In a unanimous ruling, ONCA has overturned its prior decision in Handley Estate v. DTE Industries Ltd. (“Handley”) and reshaped the law governing the disclosure of partial settlement agreements in multiparty litigation.

Under Handley, which was decided in 2018, parties entering into a partial settlement agreement that altered the “litigation landscape” were required to disclose the agreement immediately to the nonsettling parties and the Court. Failure to do so constituted an abuse of process for which the only available remedy was an automatic stay of proceedings regardless of prejudice, intent, or the surrounding circumstances.

ONCA has now expressly overruled that framework. Writing for the Court, Chief Justice Tulloch and the panel concluded that Handley was “wrongly decided” because it departed from the foundational principles underlying abuse of process doctrine. In particular, ONCA criticized the prior regime for mandating both a finding of abuse and the “most severe remedy” a stay without regard to fairness, prejudice, proportionality, or the integrity of the administration of justice in the specific case.

The decision emphasized that abuse of process has always been a flexible and discretionary doctrine requiring a contextual analysis. By imposing an “automatic and exceptionless” rule, Handley transformed what should have been a nuanced judicial inquiry into a rigid procedural trap.

The decision repeatedly returned to proportionality as the central organizing principle. In a passage likely to become widely cited, ONCA stated that “the time has come to exchange the Handley axe for a more precise scalpel.”

Alignment with New Rule 49.14

A significant aspect of the decision is its interaction with newly enacted Rule 49.14 of the Rules of Civil Procedure, which came into force in June 2025. Importantly, ONCA held that Rule 49.14 reflects the approach the common law should always have taken: contextual, flexible, and proportionate.

The decision also clarified several areas that had generated uncertainty under Handley. Unlike the prior regime which turned on whether an agreement “entirely changed the litigation landscape”. Rule 49.14 applies broadly to all partial settlement agreements.

Implications for Litigants Both Within and Outside of Ontario

The decision materially alters litigation risk analysis in Ontario.

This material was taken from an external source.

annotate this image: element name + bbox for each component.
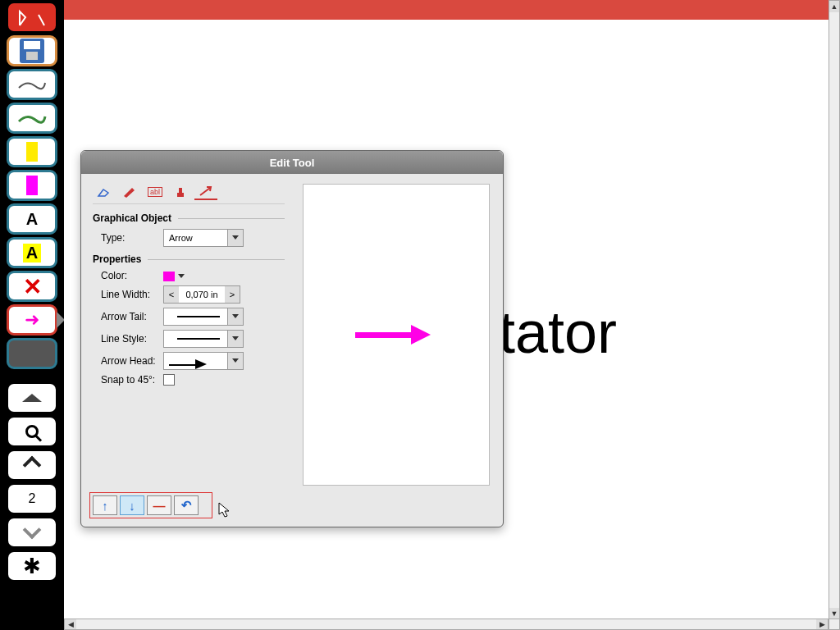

First, Courts will now assess whether the nondisclosure actually resulted in unfairness, prejudice, oppression, or harm to the administration of justice. Second, the decision should reduce the volume of procedural satellite litigation that developed under Handley. ONCA expressly acknowledged that the former rule had become a “trap for the unwary” and incentivized tactical motion practice aimed at exploiting technical noncompliance. Third, the ruling restores meaningful judicial discretion. Trial and motion judges now retain the ability to tailor remedies proportionately to the circumstances rather than imposing an automatic stay in every case. Fourth, the decision clarified appellate routes in this area. Orders granting stays remain final orders appealable to the Court of Appeal, while most other remedial orders including refusals to grant stays will generally be interlocutory and appealable to the Divisional Court with leave.

Beyond the immediate context of partial settlement agreements, the decision reflects a broader judicial movement away from categorical procedural rules that produce disproportionate outcomes disconnected from actual prejudice.

This decision is also likely to resonate outside Ontario. The ONCA panel expressly noted that courts in other provinces had begun relying on Handley, and stated that correcting the error now would prevent the doctrine from becoming entrenched nationally.

With this decision, ONCA has restored coherence between settlement disclosure jurisprudence and the broader law of abuse of process. This decision reaffirms that procedural fairness in civil litigation is best protected not through rigid automatic sanctions, but through principled judicial discretion exercised proportionately and contextually.